### What you need to do
Counting every line in the entries below where the word "adalah" occurs, report how many there are. Give only that number.

BEGIN

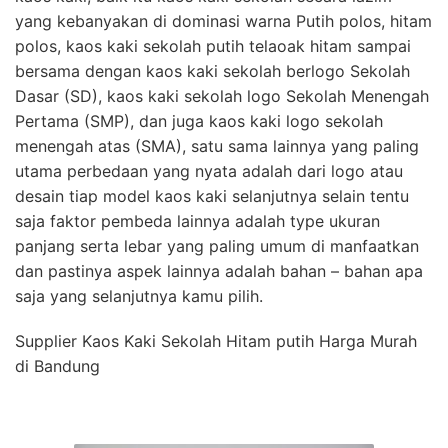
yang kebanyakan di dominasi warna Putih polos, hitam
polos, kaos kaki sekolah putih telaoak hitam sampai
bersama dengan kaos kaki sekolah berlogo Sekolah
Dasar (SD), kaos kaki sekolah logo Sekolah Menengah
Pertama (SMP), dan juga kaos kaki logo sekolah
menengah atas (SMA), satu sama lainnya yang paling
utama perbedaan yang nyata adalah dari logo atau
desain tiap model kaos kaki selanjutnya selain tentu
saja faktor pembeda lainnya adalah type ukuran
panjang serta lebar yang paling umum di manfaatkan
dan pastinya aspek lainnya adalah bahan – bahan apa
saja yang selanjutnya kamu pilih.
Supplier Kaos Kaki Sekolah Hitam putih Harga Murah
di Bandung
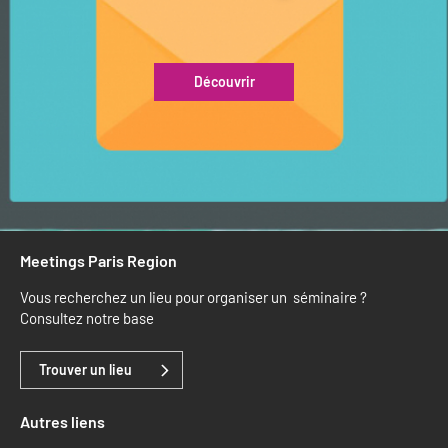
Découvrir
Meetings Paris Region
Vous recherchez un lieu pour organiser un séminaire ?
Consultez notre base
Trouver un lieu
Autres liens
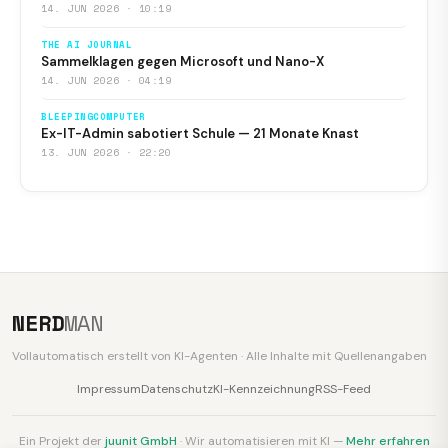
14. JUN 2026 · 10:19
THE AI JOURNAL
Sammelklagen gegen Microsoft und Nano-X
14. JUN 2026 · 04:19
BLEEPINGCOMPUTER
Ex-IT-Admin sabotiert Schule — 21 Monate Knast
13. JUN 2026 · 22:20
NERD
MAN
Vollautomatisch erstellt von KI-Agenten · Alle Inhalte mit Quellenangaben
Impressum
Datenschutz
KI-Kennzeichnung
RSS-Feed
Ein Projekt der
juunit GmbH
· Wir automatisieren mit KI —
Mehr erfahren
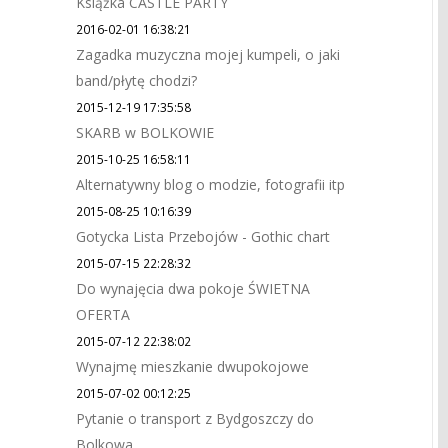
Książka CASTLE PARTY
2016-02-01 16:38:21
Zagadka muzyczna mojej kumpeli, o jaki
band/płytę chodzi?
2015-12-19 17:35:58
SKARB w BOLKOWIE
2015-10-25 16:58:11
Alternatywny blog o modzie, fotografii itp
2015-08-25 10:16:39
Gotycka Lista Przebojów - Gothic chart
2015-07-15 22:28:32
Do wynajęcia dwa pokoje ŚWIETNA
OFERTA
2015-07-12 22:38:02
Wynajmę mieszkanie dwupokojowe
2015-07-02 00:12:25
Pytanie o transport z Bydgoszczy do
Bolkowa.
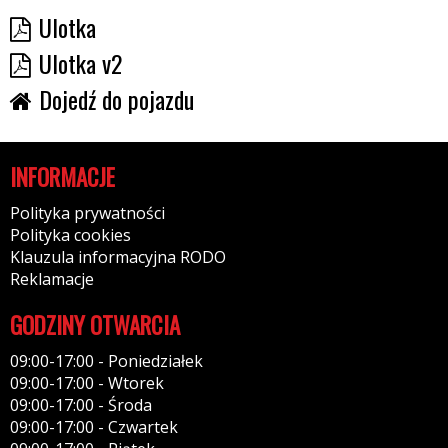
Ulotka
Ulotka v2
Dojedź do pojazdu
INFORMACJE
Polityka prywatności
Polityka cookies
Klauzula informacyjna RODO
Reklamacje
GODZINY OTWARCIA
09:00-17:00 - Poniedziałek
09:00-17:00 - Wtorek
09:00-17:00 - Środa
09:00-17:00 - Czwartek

END

### Answer area
3